Finding max and min of a function

1. The problem statement, all variables and given/known data

Find min , max , and saddle points of the function :

f(x,y) = e^x*cos(y)

f_x = e^x*cos(y)
f_xx = e^x*cos(y)
f_xy = -e^x * sin(y)

f_y = -e^x * sin(y)
f_y = -e^x * cos(y)

First finding the critical points :

f_x = e^x*cos(y)
f_y = -e^x * sin(y)

I know that e^x will never be 0 , so either cos(y) or sin(y) has to be 0;

cos(y) = 0 , when y = (2n+1)*pi/2
sin(y) = 0 , when y = n*pi

where n is a natural number.

how would I proceed next ?

Last edited: Oct 18, 2009
2. Oct 18, 2009

### Dick

At this point I would start considering the possibility that f(x,y) doesn't have any critical points.

3. Oct 18, 2009

### tnutty

Yea you are right, in the back of the book it says NONE, but how do I justify that?

4. Oct 18, 2009

### Dick

You want cos(y)=0 AND sin(y)=0 to have a critical point. Look at the conditions you've figured out for that possibility.

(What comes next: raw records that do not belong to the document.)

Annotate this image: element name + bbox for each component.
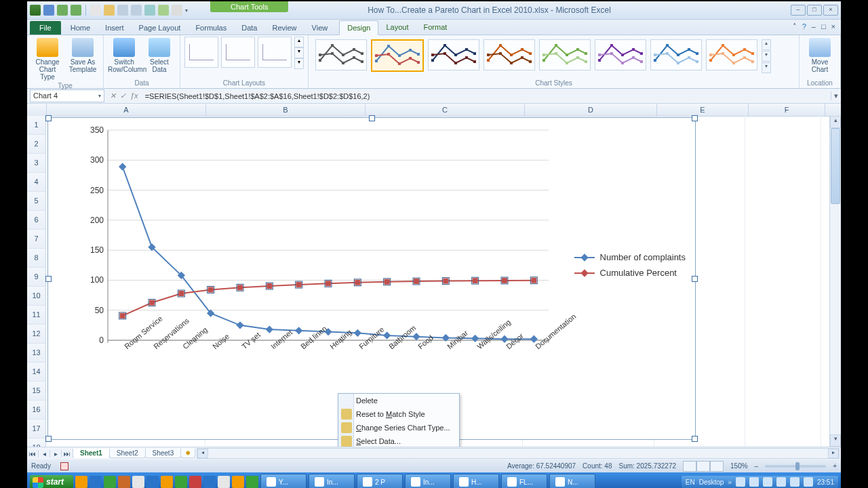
embedded-chart[interactable]: Room ServiceReservationsCleaningNoiseTV … (47, 117, 696, 440)
chart-legend[interactable]: Number of complaints Cumulative Percent (574, 247, 686, 283)
quicklaunch-icon[interactable] (189, 476, 201, 488)
system-tray[interactable]: EN Desktop » 23:51 (682, 476, 838, 488)
quicklaunch-icon[interactable] (132, 476, 144, 488)
zoom-level[interactable]: 150% (730, 462, 748, 470)
horizontal-scrollbar[interactable]: ◂ ▸ (197, 448, 840, 459)
quicklaunch-icon[interactable] (218, 476, 230, 488)
tab-format[interactable]: Format (416, 20, 454, 35)
view-pagelayout-icon[interactable] (696, 461, 710, 472)
sheet-nav-prev-icon[interactable]: ◂ (39, 450, 50, 458)
chart-layout-option[interactable] (258, 37, 292, 68)
column-header[interactable]: B (206, 104, 366, 116)
sheet-nav-last-icon[interactable]: ⏭ (62, 450, 73, 458)
styles-more-icon[interactable]: ▾ (762, 62, 771, 73)
change-chart-type-button[interactable]: Change Chart Type (31, 37, 64, 81)
taskbar-app-button[interactable]: 2 P (357, 474, 403, 488)
tray-icon[interactable] (749, 477, 759, 487)
quicklaunch-icon[interactable] (75, 476, 87, 488)
column-header[interactable]: C (366, 104, 525, 116)
quicklaunch-icon[interactable] (118, 476, 130, 488)
sheet-nav-first-icon[interactable]: ⏮ (27, 450, 39, 458)
row-header[interactable]: 16 (27, 401, 46, 420)
qat-preview-icon[interactable] (131, 5, 142, 16)
view-pagebreak-icon[interactable] (710, 461, 724, 472)
layouts-down-icon[interactable]: ▾ (294, 47, 304, 58)
file-tab[interactable]: File (30, 21, 61, 35)
tray-icon[interactable] (790, 477, 800, 487)
excel-icon[interactable] (30, 5, 41, 16)
ribbon-minimize-icon[interactable]: ˄ (793, 22, 797, 31)
enter-formula-icon[interactable]: ✓ (120, 92, 126, 100)
start-button[interactable]: start (30, 475, 73, 488)
select-all-corner[interactable] (27, 104, 47, 116)
row-header[interactable]: 12 (27, 325, 46, 344)
styles-up-icon[interactable]: ▴ (762, 39, 771, 50)
workbook-max-icon[interactable]: □ (821, 22, 826, 31)
column-header[interactable]: A (47, 104, 206, 116)
formula-input[interactable]: =SERIES(Sheet1!$D$1,Sheet1!$A$2:$A$16,Sh… (142, 92, 831, 100)
row-header[interactable]: 18 (27, 439, 46, 447)
quicklaunch-icon[interactable] (175, 476, 187, 488)
tray-icon[interactable] (736, 477, 745, 487)
cancel-formula-icon[interactable]: ✕ (110, 92, 116, 100)
row-header[interactable]: 10 (27, 287, 46, 306)
row-header[interactable]: 14 (27, 363, 46, 382)
qat-custom-icon[interactable] (172, 5, 182, 16)
tab-insert[interactable]: Insert (98, 21, 132, 35)
qat-spell-icon[interactable] (144, 5, 155, 16)
formula-expand-icon[interactable]: ▾ (831, 92, 841, 100)
row-header[interactable]: 15 (27, 382, 46, 401)
row-header[interactable]: 2 (27, 135, 46, 154)
redo-icon[interactable] (71, 5, 81, 16)
sheet-tab[interactable]: Sheet1 (73, 449, 110, 458)
tab-layout[interactable]: Layout (378, 20, 416, 35)
row-header[interactable]: 9 (27, 268, 46, 287)
undo-icon[interactable] (57, 5, 68, 16)
view-normal-icon[interactable] (683, 461, 696, 472)
vertical-scrollbar[interactable]: ▴ ▾ (829, 116, 841, 447)
qat-print-icon[interactable] (117, 5, 128, 16)
column-header[interactable]: E (657, 104, 749, 116)
layouts-more-icon[interactable]: ▾ (294, 58, 304, 69)
chart-layout-option[interactable] (184, 37, 218, 68)
tray-icon[interactable] (763, 477, 772, 487)
tab-design[interactable]: Design (339, 20, 378, 35)
row-header[interactable]: 6 (27, 211, 46, 230)
zoom-out-icon[interactable]: – (755, 462, 759, 470)
name-box[interactable]: Chart 4▾ (30, 89, 104, 102)
row-header[interactable]: 1 (27, 116, 46, 135)
workbook-close-icon[interactable]: × (831, 22, 835, 31)
chart-style-option[interactable] (315, 39, 367, 70)
layouts-up-icon[interactable]: ▴ (294, 37, 304, 47)
clock[interactable]: 23:51 (817, 479, 834, 486)
row-header[interactable]: 5 (27, 192, 46, 211)
column-header[interactable]: D (525, 104, 657, 116)
save-as-template-button[interactable]: Save As Template (66, 37, 99, 73)
quicklaunch-icon[interactable] (90, 476, 102, 488)
new-sheet-button[interactable]: ✸ (180, 449, 195, 458)
row-header[interactable]: 3 (27, 154, 46, 173)
tab-view[interactable]: View (304, 21, 336, 35)
tab-formulas[interactable]: Formulas (188, 21, 234, 35)
workbook-min-icon[interactable]: – (812, 22, 816, 31)
save-icon[interactable] (43, 5, 54, 16)
hscroll-left-icon[interactable]: ◂ (197, 449, 208, 458)
chart-plot-area[interactable]: Room ServiceReservationsCleaningNoiseTV … (67, 123, 555, 394)
taskbar-app-button[interactable]: Y... (260, 474, 307, 488)
macro-record-icon[interactable] (60, 462, 68, 470)
quicklaunch-icon[interactable] (104, 476, 116, 488)
select-data-button[interactable]: Select Data (143, 37, 176, 73)
chart-style-option[interactable] (706, 39, 757, 70)
quicklaunch-icon[interactable] (232, 476, 244, 488)
close-button[interactable]: × (823, 5, 838, 16)
show-desktop[interactable]: Desktop (699, 479, 724, 486)
row-header[interactable]: 4 (27, 173, 46, 192)
move-chart-button[interactable]: Move Chart (804, 37, 836, 73)
quicklaunch-icon[interactable] (246, 476, 258, 488)
quicklaunch-icon[interactable] (203, 476, 216, 488)
tab-data[interactable]: Data (234, 21, 264, 35)
quicklaunch-icon[interactable] (146, 476, 159, 488)
fx-icon[interactable]: ƒx (130, 92, 138, 100)
scroll-down-icon[interactable]: ▾ (830, 434, 841, 447)
sheet-tab[interactable]: Sheet2 (109, 449, 146, 458)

Can they ever BOTH be true?

5. Oct 18, 2009

### tnutty

cos(y) = 0 , when y = (2n+1)*pi/2
sin(y) = 0 , when y = n*pi

(2n+1)*pi/2 = n*pi

pi*n + pi/2 = n*pi
pi*n - pi*n = -pi/2

0 = -pi/2

so it seems like there is no solution or no critical point.

Thanks a lot Dick for your help. I really mean it.

6. Oct 18, 2009

### Dick

Very welcome. But you've got a technical flaw. You shouldn't assume both n's are the same. You want to look for solutions of (2m+1)*pi/2 = n*pi where n and m might be different integers. That's (m-n)pi+pi/2=0. Still no solution, of course. Just a heads up.

7. Oct 18, 2009

### tnutty

Amazing, smart people bring smile to my face.